------ Information

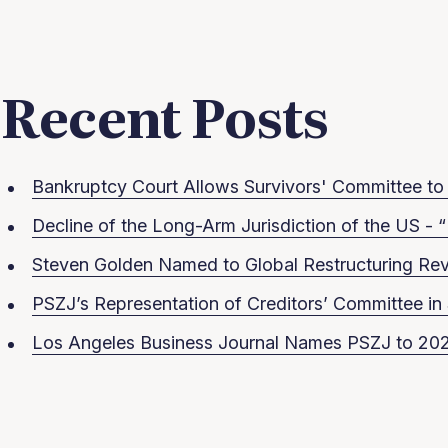
Recent Posts
Bankruptcy Court Allows Survivors' Committee to S
Decline of the Long-Arm Jurisdiction of the US - “
Steven Golden Named to Global Restructuring Rev
PSZJ’s Representation of Creditors’ Committee 
Los Angeles Business Journal Names PSZJ to 202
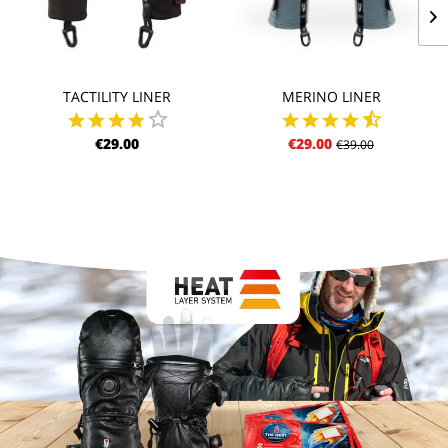
TACTILITY LINER
MERINO LINER
€29.00
€29.00
€39.00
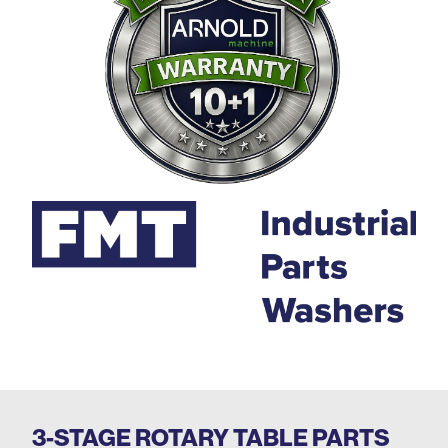
3-STAGE ROTARY TABLE PARTS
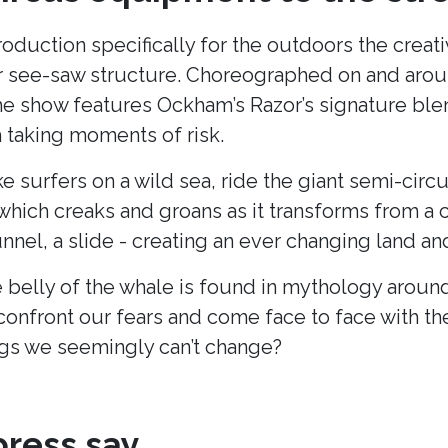
production specifically for the outdoors the cre
lar see-saw structure. Choreographed on and arou
he show features Ockham’s Razor’s signature blend
taking moments of risk.
ke surfers on a wild sea, ride the giant semi-cir
hich creaks and groans as it transforms from a c
unnel, a slide - creating an ever changing land 
 belly of the whale is found in mythology around
onfront our fears and come face to face with t
s we seemingly can’t change?
ress say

------------

> Goal of the exercise
With the line containing "ke surfers on" as the first and the final line of the records as the last, copy that span exactly and nothing more.

> The completed task
ke surfers on a wild sea, ride the giant semi-cir
hich creaks and groans as it transforms from a c
unnel, a slide - creating an ever changing land 
 belly of the whale is found in mythology around
onfront our fears and come face to face with t
s we seemingly can’t change?
ress say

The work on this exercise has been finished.